▶ [ACTIVITY]:
When you reach a picture, skip it, and retype every line below exactly.

▶ [DATA PROVIDED]:
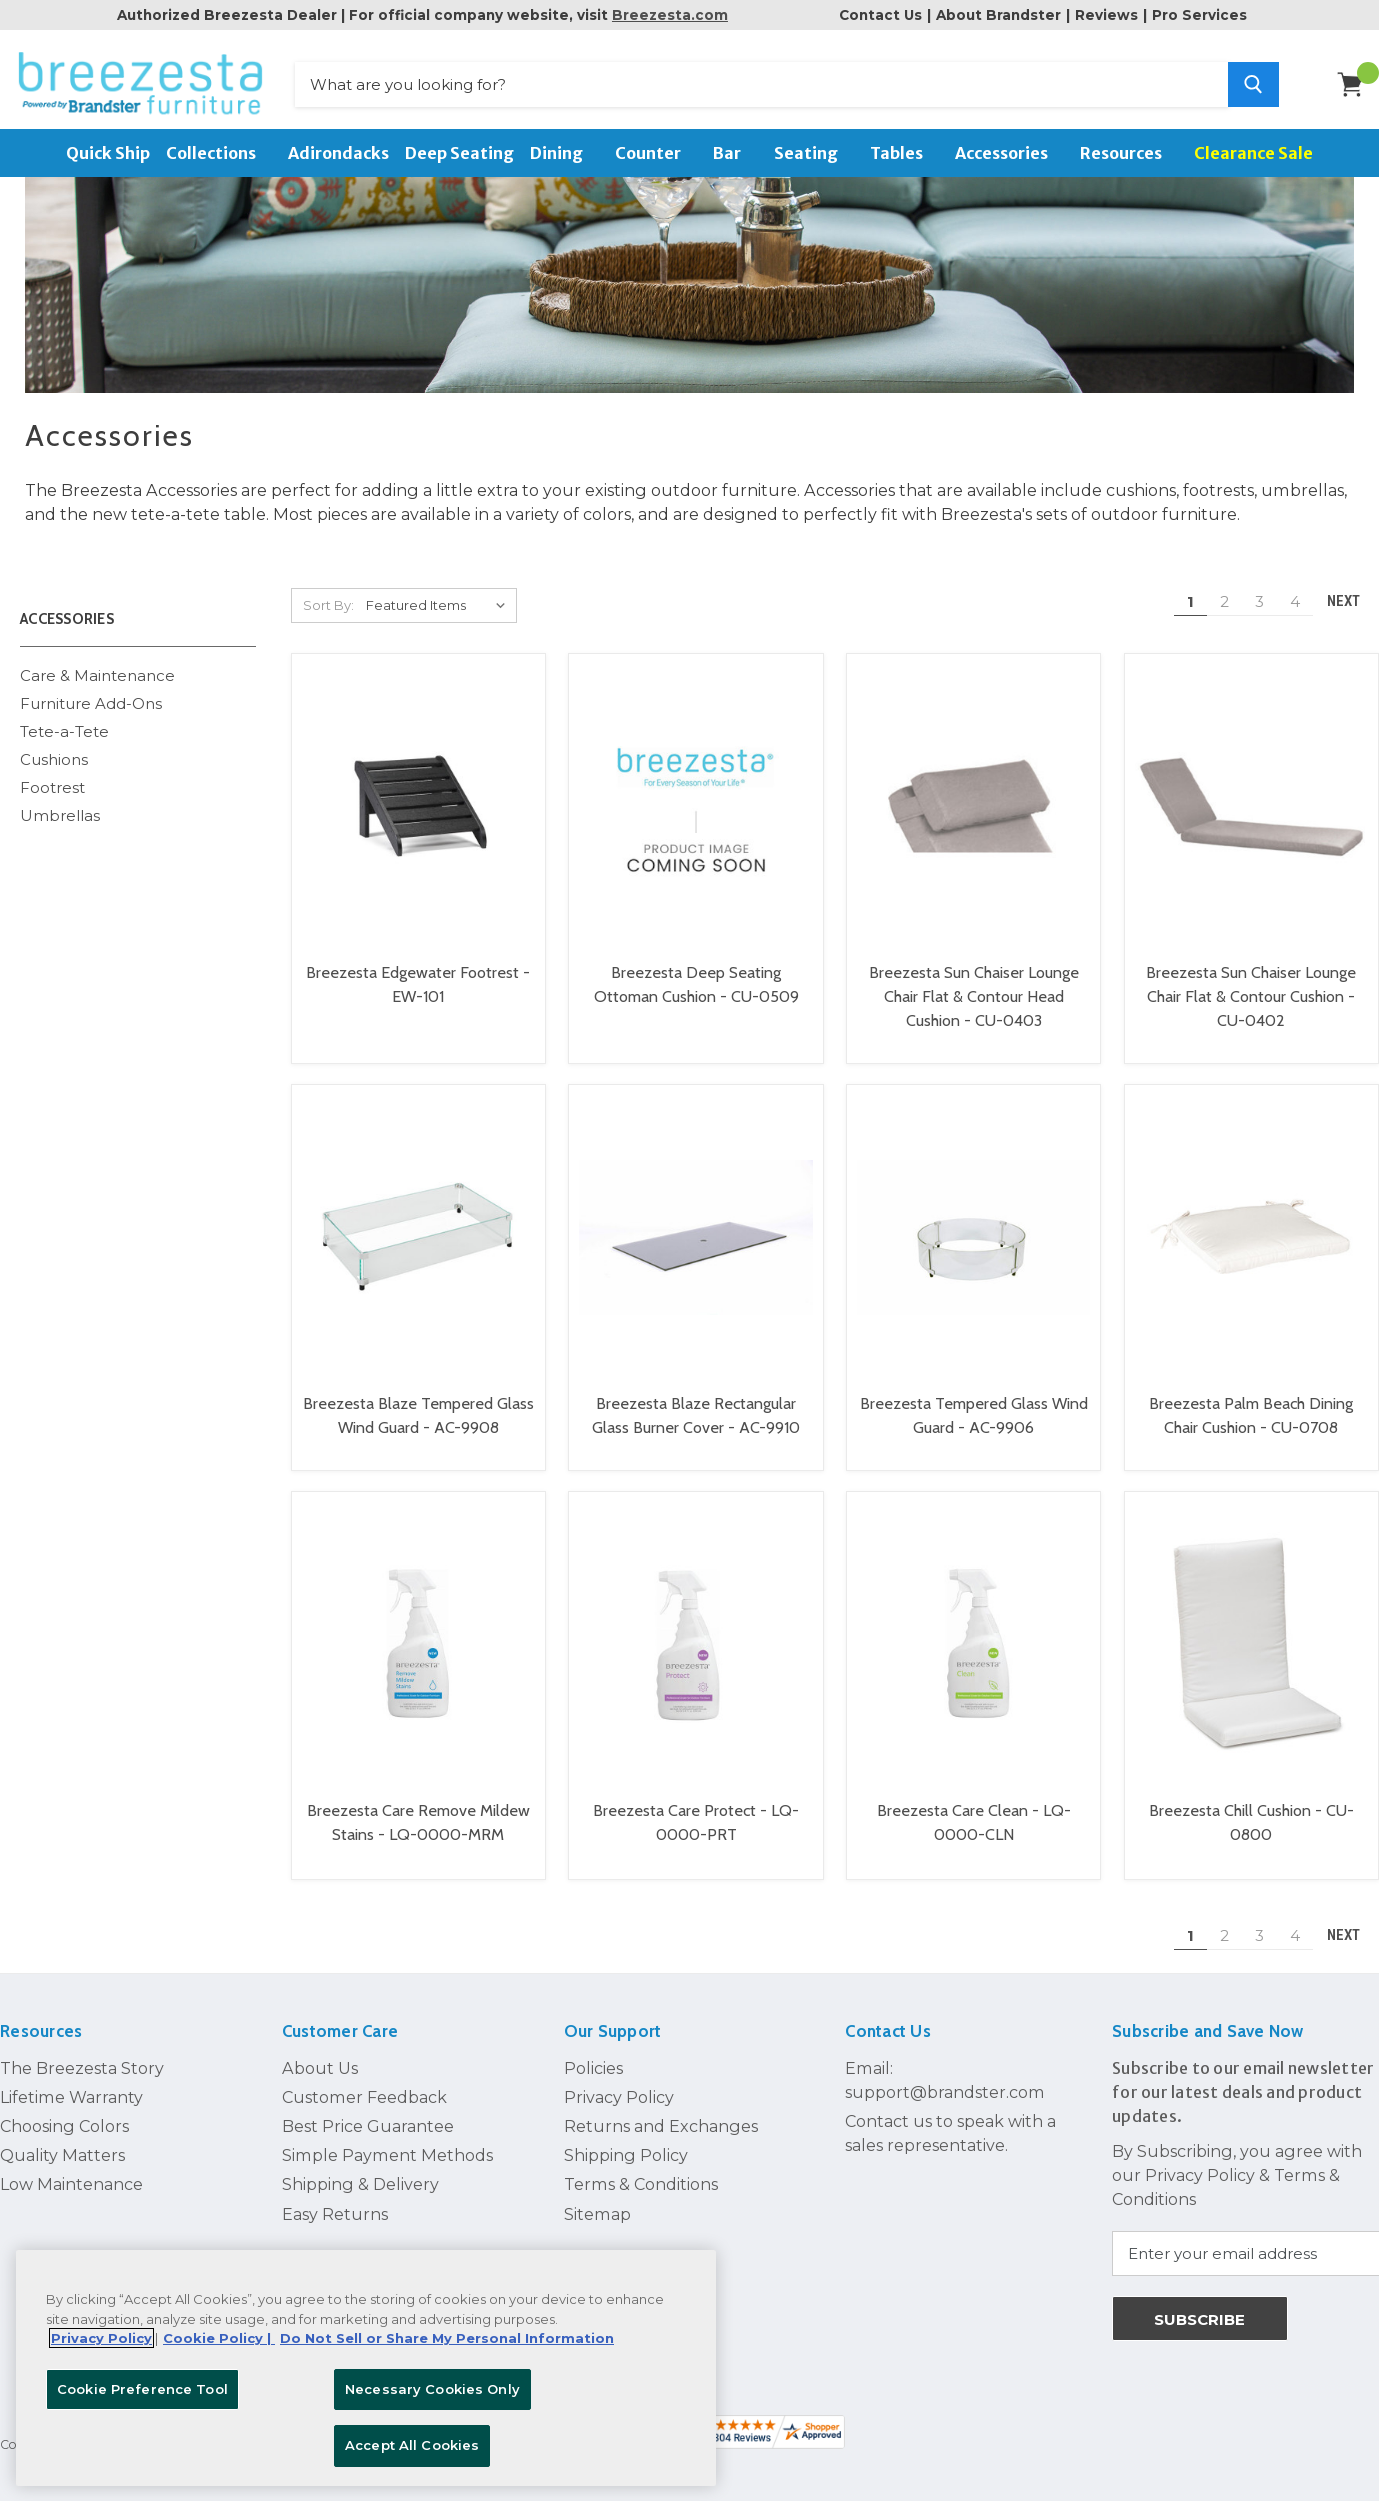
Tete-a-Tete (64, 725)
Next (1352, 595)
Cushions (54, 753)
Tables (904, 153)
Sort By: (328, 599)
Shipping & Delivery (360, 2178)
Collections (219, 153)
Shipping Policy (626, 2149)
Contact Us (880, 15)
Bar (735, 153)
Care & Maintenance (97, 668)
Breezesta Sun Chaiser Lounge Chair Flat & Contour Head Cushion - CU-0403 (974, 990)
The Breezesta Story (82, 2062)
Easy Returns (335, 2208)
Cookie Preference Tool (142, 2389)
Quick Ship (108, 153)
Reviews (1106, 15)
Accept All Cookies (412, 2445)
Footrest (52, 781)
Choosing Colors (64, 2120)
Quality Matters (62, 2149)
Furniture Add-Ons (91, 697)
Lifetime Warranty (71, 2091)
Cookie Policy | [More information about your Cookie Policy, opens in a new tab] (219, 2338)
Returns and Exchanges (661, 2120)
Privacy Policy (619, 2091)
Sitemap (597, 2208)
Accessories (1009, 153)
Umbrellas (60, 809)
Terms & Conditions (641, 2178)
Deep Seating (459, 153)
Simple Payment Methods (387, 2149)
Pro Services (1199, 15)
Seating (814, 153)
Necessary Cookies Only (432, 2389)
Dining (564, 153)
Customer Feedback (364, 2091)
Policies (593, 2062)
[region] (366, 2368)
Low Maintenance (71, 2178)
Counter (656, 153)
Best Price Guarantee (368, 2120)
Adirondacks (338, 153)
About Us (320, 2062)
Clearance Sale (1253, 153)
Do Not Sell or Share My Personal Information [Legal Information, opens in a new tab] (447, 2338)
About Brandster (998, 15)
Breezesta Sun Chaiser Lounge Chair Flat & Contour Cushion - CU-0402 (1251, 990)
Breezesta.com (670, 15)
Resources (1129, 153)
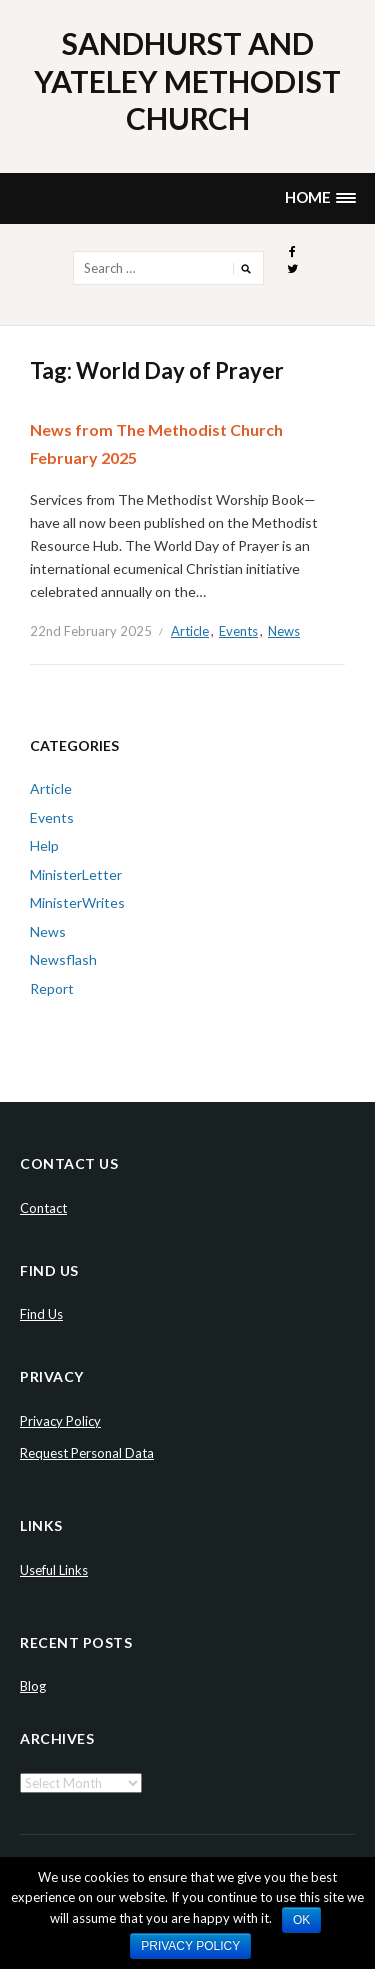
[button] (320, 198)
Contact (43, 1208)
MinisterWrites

▶ [RESULT FOR THIS TASK]:
Tete-a-Tete (64, 725)
Next (1352, 595)
Cushions (54, 753)
Tables (904, 153)
Sort By: (328, 599)
Shipping & Delivery (360, 2178)
Collections (219, 153)
Shipping Policy (626, 2149)
Contact Us (880, 15)
Bar (735, 153)
Care & Maintenance (97, 668)
Breezesta Sun Chaiser Lounge Chair Flat & Contour Head Cushion - CU-0403 (974, 990)
The Breezesta Story (82, 2062)
Easy Returns (335, 2208)
Cookie Preference Tool (142, 2389)
Quick Ship (108, 153)
Reviews (1106, 15)
Accept All Cookies (412, 2445)
Footrest (52, 781)
Choosing Colors (64, 2120)
Quality Matters (62, 2149)
Furniture Add-Ons (91, 697)
Lifetime Warranty (71, 2091)
Cookie Policy | [More information about your Cookie Policy, opens in a new tab] (219, 2338)
Returns and Exchanges (661, 2120)
Privacy Policy (619, 2091)
Sitemap (597, 2208)
Accessories (1009, 153)
Umbrellas (60, 809)
Terms & Conditions (641, 2178)
Deep Seating (459, 153)
Simple Payment Methods (387, 2149)
Pro Services (1199, 15)
Seating (814, 153)
Necessary Cookies Only (432, 2389)
Dining (564, 153)
Customer Feedback (364, 2091)
Policies (593, 2062)
[region] (366, 2368)
Low Maintenance (71, 2178)
Counter (656, 153)
Best Price Guarantee (368, 2120)
Adirondacks (338, 153)
About Us (320, 2062)
Clearance Sale (1253, 153)
Do Not Sell or Share My Personal Information [Legal Information, opens in a new tab] (447, 2338)
About Brandster (998, 15)
Breezesta Sun Chaiser Lounge Chair Flat & Contour Cushion - CU-0402 (1251, 990)
Breezesta.com (670, 15)
Resources (1129, 153)
[button] (320, 198)
Contact (43, 1208)
MinisterWrites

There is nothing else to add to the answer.